Salt heals wound faster

I just got one of my wisdom teeth removed. The dentist did a little operation on the skin surrounding the teeth and pull out the teeth (that is how I felt). Lucky that he applied some anestetic on the skin surrounding before doing the operation or else I guess it would be more painful experience. This was the second one after my first removal in which the first was due to the gum infection which caused my face go swollen. It was really a painful experience going through the whole trauma where I could hardly eat.

This time round, the teeth removal was coincide with my visit for yearly scaling. The dentist found that the tooth is actually growing out of alignment. Thus, I was given advise to pull it out and I made an impromptu decision which it’s gone now. It’s about a day since then and yesterday night I still can sense some blood smell from the saliva even this morning when I woke up. But I did gargle it with salt water to help fasten the healing process.

Then, it hits me. What actually makes the salty water help in healing up wounds? What I know about salt is that it is sodium Chloride and it’s alkaline. Does those two attribute works as antibacterial or contributes the healing process?

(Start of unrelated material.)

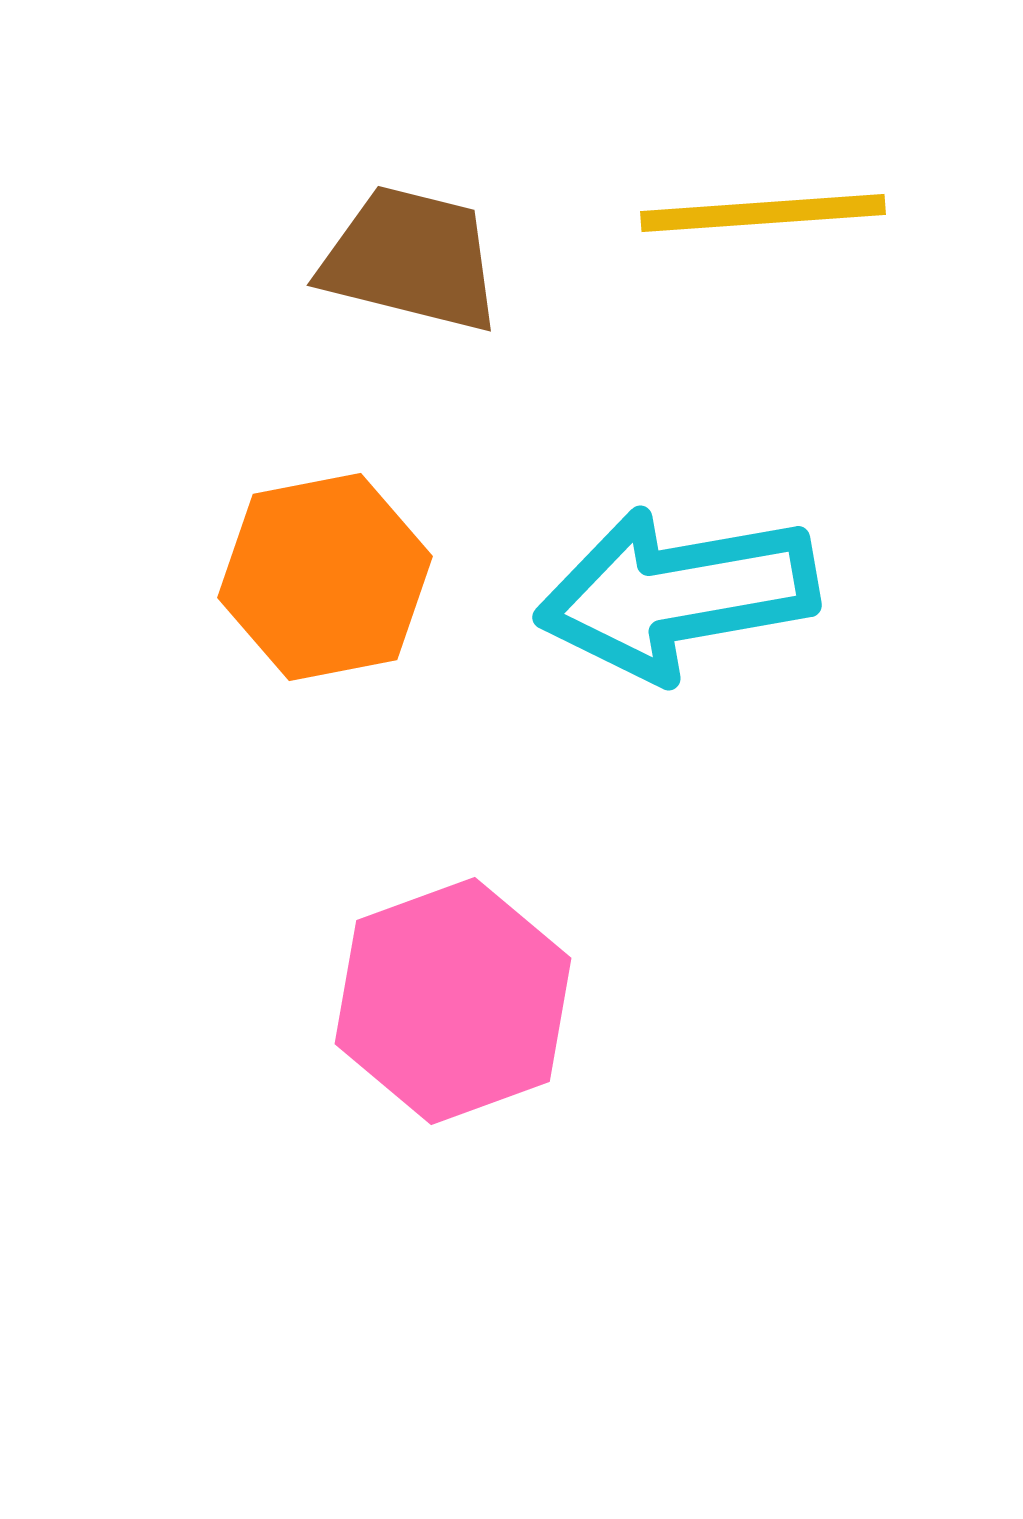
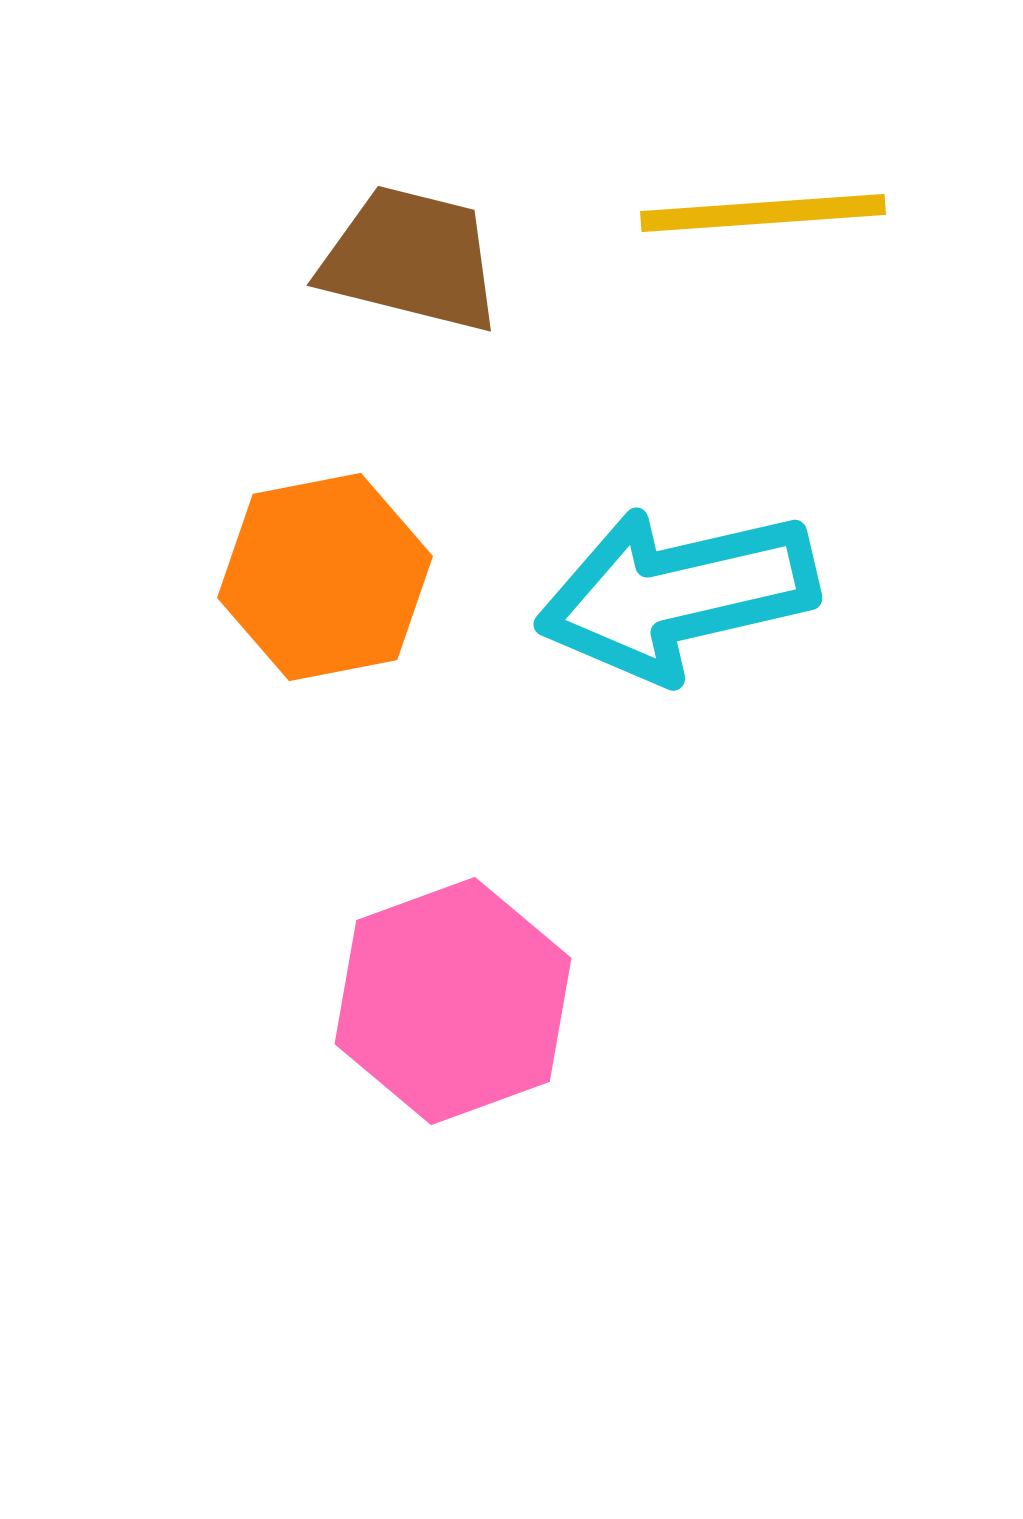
cyan arrow: rotated 3 degrees counterclockwise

After reading those articles on the net, thanks to the wonderful of “internet” library, there is some points which worth to note:

The reason dentists sometimes suggest we rinse our mouths with salty water (after extractions or when we have ulcers etc.) is that the salt-water is “isotonic” and less irritating to the mucous membranes in the mouth. It is NOT as an antibacterial agent. (This was proven in a study released in the BDJ (British Dental Journal) around 2004).

Read more:

Then there is another kind commentator who posted this:

Salt, in and of itself, does not speed up healing. Salt will dry out the wound and help keep it clean by absorbing fluids. Once the wound is dry, the body can work more efficiently.

Well, I guess one way or another, salt contributes to the process of healing indirectly.